Work required:
For this item, repeat the material exactly while omitting its pictures.

Start of Block

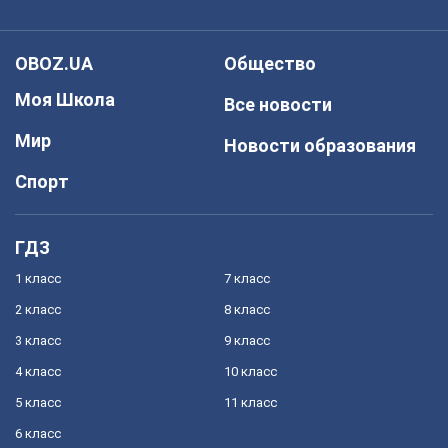
OBOZ.UA
Общество
Моя Школа
Все новости
Мир
Новости образования
Спорт
ГДЗ
1 класс
7 класс
2 класс
8 класс
3 класс
9 класс
4 класс
10 класс
5 класс
11 класс
6 класс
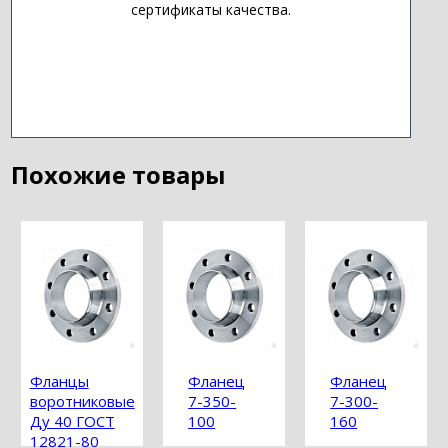
сертификаты качества.
Похожие товары
Фланцы
Фланец
Фланец
воротниковые
7-350-
7-300-
Ду 40 ГОСТ
100
160
12821-80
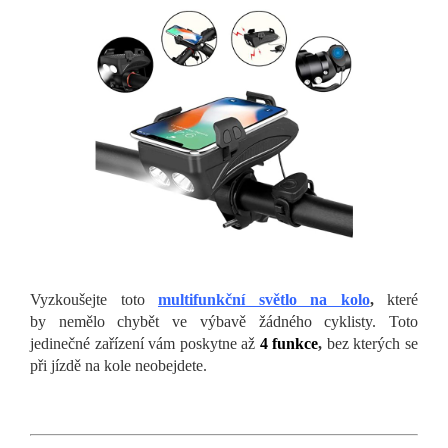
Vyzkoušejte toto
multifunkční světlo na kolo
,
které
by nemělo chybět ve výbavě žádného cyklisty. Toto
jedinečné zařízení vám poskytne až
4 funkce
,
bez kterých se
při jízdě na kole neobejdete.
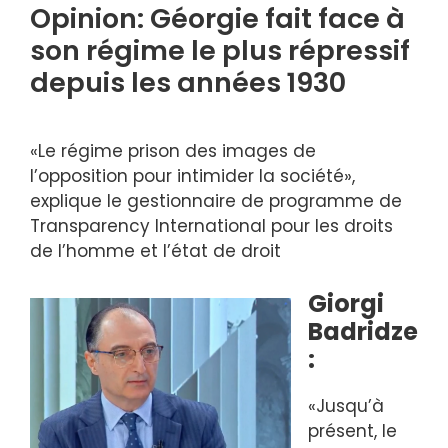
Opinion: Géorgie fait face à
son régime le plus répressif
depuis les années 1930
«Le régime prison des images de
l’opposition pour intimider la société»,
explique le gestionnaire de programme de
Transparency International pour les droits
de l’homme et l’état de droit
Giorgi
Badridze
:
«Jusqu’à
présent, le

End of Block

Output for this exercise:
OBOZ.UA
Общество
Моя Школа
Все новости
Мир
Новости образования
Спорт
ГДЗ
1 класс
7 класс
2 класс
8 класс
3 класс
9 класс
4 класс
10 класс
5 класс
11 класс
6 класс
сертификаты качества.
Похожие товары
Фланцы
Фланец
Фланец
воротниковые
7-350-
7-300-
Ду 40 ГОСТ
100
160
12821-80
Vyzkoušejte toto
multifunkční světlo na kolo
,
které
by nemělo chybět ve výbavě žádného cyklisty. Toto
jedinečné zařízení vám poskytne až
4 funkce
,
bez kterých se
při jízdě na kole neobejdete.
Opinion: Géorgie fait face à
son régime le plus répressif
depuis les années 1930
«Le régime prison des images de
l’opposition pour intimider la société»,
explique le gestionnaire de programme de
Transparency International pour les droits
de l’homme et l’état de droit
Giorgi
Badridze
:
«Jusqu’à
présent, le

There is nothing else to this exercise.